((

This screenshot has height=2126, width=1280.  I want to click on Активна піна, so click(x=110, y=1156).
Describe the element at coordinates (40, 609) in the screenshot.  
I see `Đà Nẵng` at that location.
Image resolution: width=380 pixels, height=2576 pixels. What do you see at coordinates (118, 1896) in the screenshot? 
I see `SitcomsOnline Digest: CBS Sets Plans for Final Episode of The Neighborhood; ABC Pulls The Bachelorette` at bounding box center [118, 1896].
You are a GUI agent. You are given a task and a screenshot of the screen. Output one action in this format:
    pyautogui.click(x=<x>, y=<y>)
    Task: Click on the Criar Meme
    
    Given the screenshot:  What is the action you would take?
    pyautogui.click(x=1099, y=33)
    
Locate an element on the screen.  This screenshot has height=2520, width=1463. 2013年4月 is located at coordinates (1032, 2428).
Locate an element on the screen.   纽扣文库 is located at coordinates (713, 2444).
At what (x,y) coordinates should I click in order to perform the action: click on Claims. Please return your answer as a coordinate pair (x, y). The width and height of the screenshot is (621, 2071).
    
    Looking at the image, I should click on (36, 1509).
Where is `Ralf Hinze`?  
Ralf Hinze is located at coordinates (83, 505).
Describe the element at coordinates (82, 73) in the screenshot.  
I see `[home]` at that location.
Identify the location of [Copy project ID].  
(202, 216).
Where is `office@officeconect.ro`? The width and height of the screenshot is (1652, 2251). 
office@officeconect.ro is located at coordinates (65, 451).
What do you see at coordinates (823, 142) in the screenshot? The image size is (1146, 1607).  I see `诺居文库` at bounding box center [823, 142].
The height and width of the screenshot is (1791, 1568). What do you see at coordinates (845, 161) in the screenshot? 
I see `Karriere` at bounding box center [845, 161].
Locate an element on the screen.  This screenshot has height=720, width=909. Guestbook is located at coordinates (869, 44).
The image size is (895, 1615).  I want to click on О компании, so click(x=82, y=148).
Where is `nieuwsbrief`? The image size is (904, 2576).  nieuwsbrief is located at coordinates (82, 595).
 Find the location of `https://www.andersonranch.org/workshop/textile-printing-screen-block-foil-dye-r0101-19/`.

))

## Work request
No line may be altered or left out when the data is written out.

## Solution to the exercise
This screenshot has height=2126, width=1280.  I want to click on Активна піна, so click(x=110, y=1156).
Describe the element at coordinates (40, 609) in the screenshot.  
I see `Đà Nẵng` at that location.
Image resolution: width=380 pixels, height=2576 pixels. What do you see at coordinates (118, 1896) in the screenshot? 
I see `SitcomsOnline Digest: CBS Sets Plans for Final Episode of The Neighborhood; ABC Pulls The Bachelorette` at bounding box center [118, 1896].
You are a GUI agent. You are given a task and a screenshot of the screen. Output one action in this format:
    pyautogui.click(x=<x>, y=<y>)
    Task: Click on the Criar Meme
    
    Given the screenshot:  What is the action you would take?
    pyautogui.click(x=1099, y=33)
    
Locate an element on the screen.  This screenshot has height=2520, width=1463. 2013年4月 is located at coordinates (1032, 2428).
Locate an element on the screen.   纽扣文库 is located at coordinates (713, 2444).
At what (x,y) coordinates should I click in order to perform the action: click on Claims. Please return your answer as a coordinate pair (x, y). The width and height of the screenshot is (621, 2071).
    
    Looking at the image, I should click on (36, 1509).
Where is `Ralf Hinze`?  
Ralf Hinze is located at coordinates (83, 505).
Describe the element at coordinates (82, 73) in the screenshot.  
I see `[home]` at that location.
Identify the location of [Copy project ID].  
(202, 216).
Where is `office@officeconect.ro`? The width and height of the screenshot is (1652, 2251). 
office@officeconect.ro is located at coordinates (65, 451).
What do you see at coordinates (823, 142) in the screenshot? The image size is (1146, 1607).  I see `诺居文库` at bounding box center [823, 142].
The height and width of the screenshot is (1791, 1568). What do you see at coordinates (845, 161) in the screenshot? 
I see `Karriere` at bounding box center [845, 161].
Locate an element on the screen.  This screenshot has height=720, width=909. Guestbook is located at coordinates (869, 44).
The image size is (895, 1615).  I want to click on О компании, so click(x=82, y=148).
Where is `nieuwsbrief`? The image size is (904, 2576).  nieuwsbrief is located at coordinates (82, 595).
 Find the location of `https://www.andersonranch.org/workshop/textile-printing-screen-block-foil-dye-r0101-19/`.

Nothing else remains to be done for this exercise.